++++ Input data
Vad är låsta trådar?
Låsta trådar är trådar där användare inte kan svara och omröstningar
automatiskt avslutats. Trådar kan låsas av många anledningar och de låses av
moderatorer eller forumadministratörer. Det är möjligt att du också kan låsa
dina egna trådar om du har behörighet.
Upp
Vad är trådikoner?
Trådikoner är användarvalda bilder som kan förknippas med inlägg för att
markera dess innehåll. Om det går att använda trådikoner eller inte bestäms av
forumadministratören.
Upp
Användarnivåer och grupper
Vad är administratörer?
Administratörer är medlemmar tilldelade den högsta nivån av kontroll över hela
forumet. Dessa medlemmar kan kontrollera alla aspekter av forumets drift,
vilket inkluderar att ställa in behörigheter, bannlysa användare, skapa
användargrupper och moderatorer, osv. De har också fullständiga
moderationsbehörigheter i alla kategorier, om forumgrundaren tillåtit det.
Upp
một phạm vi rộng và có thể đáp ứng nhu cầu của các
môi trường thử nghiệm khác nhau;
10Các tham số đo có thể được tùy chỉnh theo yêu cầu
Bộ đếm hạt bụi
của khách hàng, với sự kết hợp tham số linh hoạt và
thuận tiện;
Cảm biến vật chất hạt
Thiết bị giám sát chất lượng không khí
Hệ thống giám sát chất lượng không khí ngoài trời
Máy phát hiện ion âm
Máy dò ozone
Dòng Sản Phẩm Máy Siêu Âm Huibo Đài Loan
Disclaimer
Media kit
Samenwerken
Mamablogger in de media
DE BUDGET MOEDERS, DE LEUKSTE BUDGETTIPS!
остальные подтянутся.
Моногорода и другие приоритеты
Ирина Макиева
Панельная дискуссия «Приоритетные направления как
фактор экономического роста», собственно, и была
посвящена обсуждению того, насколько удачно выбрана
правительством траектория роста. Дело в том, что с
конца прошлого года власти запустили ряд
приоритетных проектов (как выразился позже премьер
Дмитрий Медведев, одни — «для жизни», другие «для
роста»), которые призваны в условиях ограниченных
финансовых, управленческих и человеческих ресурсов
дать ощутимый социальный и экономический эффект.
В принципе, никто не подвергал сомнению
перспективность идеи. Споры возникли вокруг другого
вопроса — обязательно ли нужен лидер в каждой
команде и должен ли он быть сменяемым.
++++++++
++++ Input data
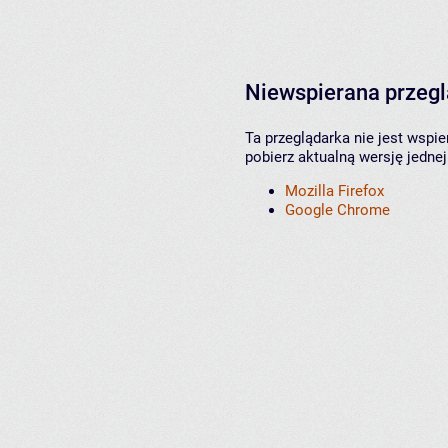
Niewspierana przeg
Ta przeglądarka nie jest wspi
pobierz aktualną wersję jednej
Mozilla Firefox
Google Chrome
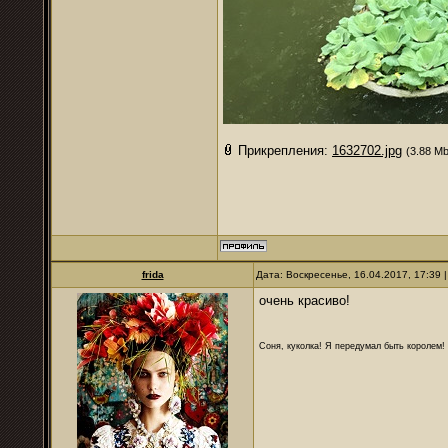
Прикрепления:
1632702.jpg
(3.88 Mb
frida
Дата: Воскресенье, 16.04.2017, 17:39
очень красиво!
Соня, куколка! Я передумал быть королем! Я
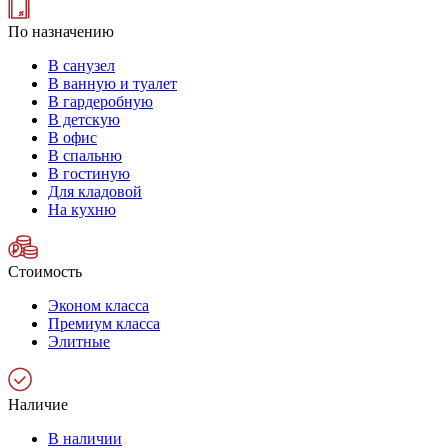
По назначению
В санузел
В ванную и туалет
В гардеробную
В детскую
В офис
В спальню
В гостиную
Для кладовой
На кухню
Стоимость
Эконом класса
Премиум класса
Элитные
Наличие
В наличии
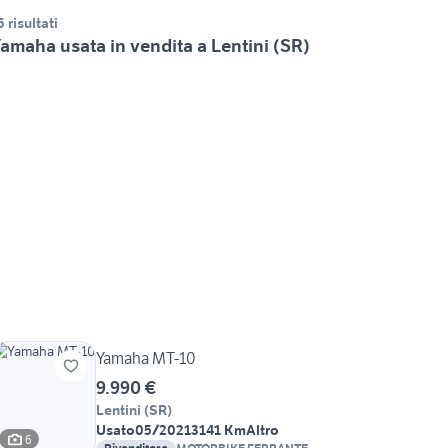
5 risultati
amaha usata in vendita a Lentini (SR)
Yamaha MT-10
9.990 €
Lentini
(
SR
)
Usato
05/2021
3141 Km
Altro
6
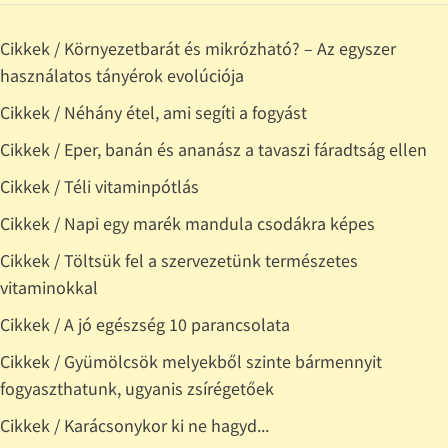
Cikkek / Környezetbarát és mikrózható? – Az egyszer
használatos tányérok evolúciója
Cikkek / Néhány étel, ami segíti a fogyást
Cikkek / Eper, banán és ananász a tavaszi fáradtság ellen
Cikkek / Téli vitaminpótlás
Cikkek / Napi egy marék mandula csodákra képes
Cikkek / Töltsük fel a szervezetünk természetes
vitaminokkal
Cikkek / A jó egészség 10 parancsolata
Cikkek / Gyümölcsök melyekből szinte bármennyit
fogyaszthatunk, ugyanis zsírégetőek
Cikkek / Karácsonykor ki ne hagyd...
++++++++
◆ Work to complete ◆
Would you copy every line of the entries that includes the word "роста"?

◆ Solution ◆
фактор экономического роста», собственно, и была
правительством траектория роста. Дело в том, что с
роста»), которые призваны в условиях ограниченных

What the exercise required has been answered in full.